En une décennie, Fives change de nature : d’un groupe industriel principalement français, il devient une plateforme internationale, présente dans plus de 30 pays et réalisant l’essentiel de son activité hors d’Europe.
Cette transformation s’est appuyée sur une logique constante : investir dans les technologies critiques plutôt que maintenir des activités déclinantes. Le groupe renforce ses positions dans les procédés industriels, les machines de précision et l’automatisation, tout en s’ouvrant à des segments émergents.
Aujourd’hui, Fives s’organise autour de trois piliers : les machines de haute précision, les technologies de procédés industriels et les solutions d’automatisation intelligente, complétés par des activités de maintenance et des solutions numériques.
Les interventions publiques de Frédéric Sanchez dessinent le socle de ses convictions. Il ne se positionne pas comme un conservateur de l’existant, mais comme un acteur de transformation, peu attaché à la préservation des héritages industriels lorsqu’ils ne sont plus stratégiques.
Son autre conviction concerne l’investissement productif. Il insiste sur la robotisation, l’automatisation, la digitalisation des ateliers et l’exploitation de la donnée. À ses yeux, une industrie compétitive ne repose pas sur la protection, mais sur la modernisation, ce qui transforme inévitablement la nature de l’emploi.
Si Frédéric Sanchez n’est pas un homme des télécoms, c’est précisément ce qui rend son profil intéressant pour Orange. Dans un groupe longtemps piloté par des logiques de marché, son arrivée introduit un autre prisme : celui de l’infrastructure, du temps long et de l’optimisation de systèmes complexes.
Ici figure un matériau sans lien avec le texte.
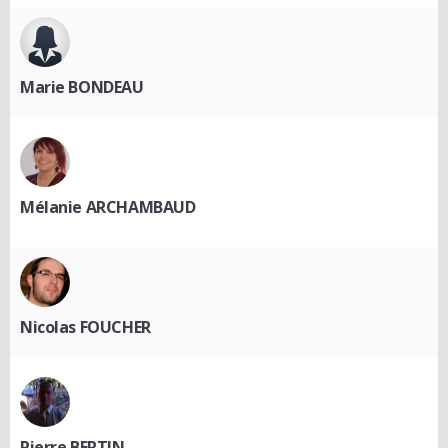
Marie BONDEAU
Mélanie ARCHAMBAUD
Nicolas FOUCHER
Pierre BERTIN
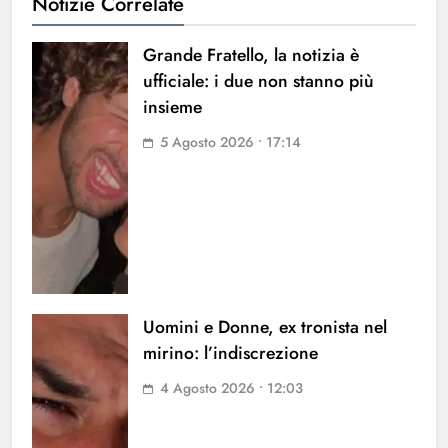
Notizie Correlate
Grande Fratello, la notizia è
ufficiale: i due non stanno più
insieme
5 Agosto 2026 • 17:14
Uomini e Donne, ex tronista nel
mirino: l’indiscrezione
4 Agosto 2026 • 12:03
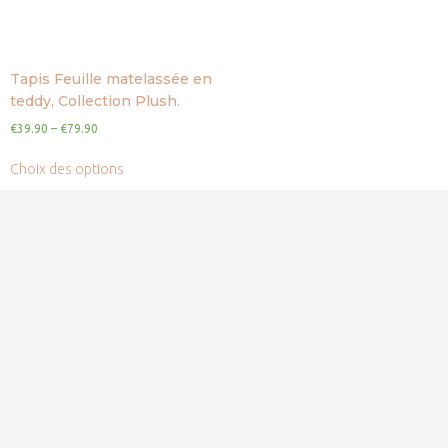
Tapis Feuille matelassée en
teddy, Collection Plush.
€
39.90
–
€
79.90
Choix des options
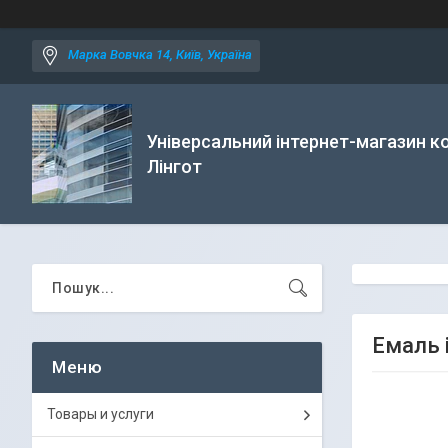
Марка Вовчка 14, Київ, Україна
Універсальний інтернет-магазин ко
Лінгот
Емаль 
Товары и услуги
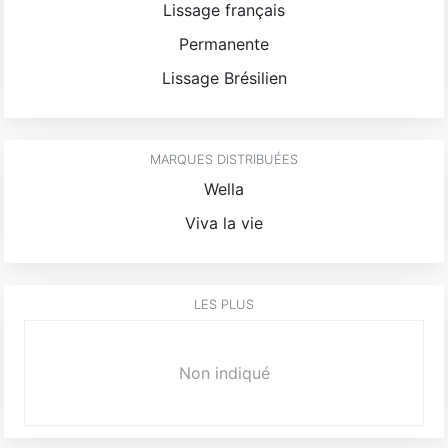
Lissage français
Permanente
Lissage Brésilien
MARQUES DISTRIBUÉES
Wella
Viva la vie
LES PLUS
Non indiqué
Un choix qui n’est pas sans risque, car Orange n’est pas seulement un système technique à optimiser. C’est aussi un groupe soumis à des arbitrages politiques, à une régulation lourde et à une concurrence permanente.
Reste qu’il semble parfaitement aligné avec Christel Heydemann, ce qui conforte l’idée d’une gouvernance tournée vers la continuité et l’exécution du plan engagé. Frédéric Sanchez remplacera Jacques Aschenbroich, ancien PDG de Valeo, en poste depuis 2022, qui devrait rester administrateur.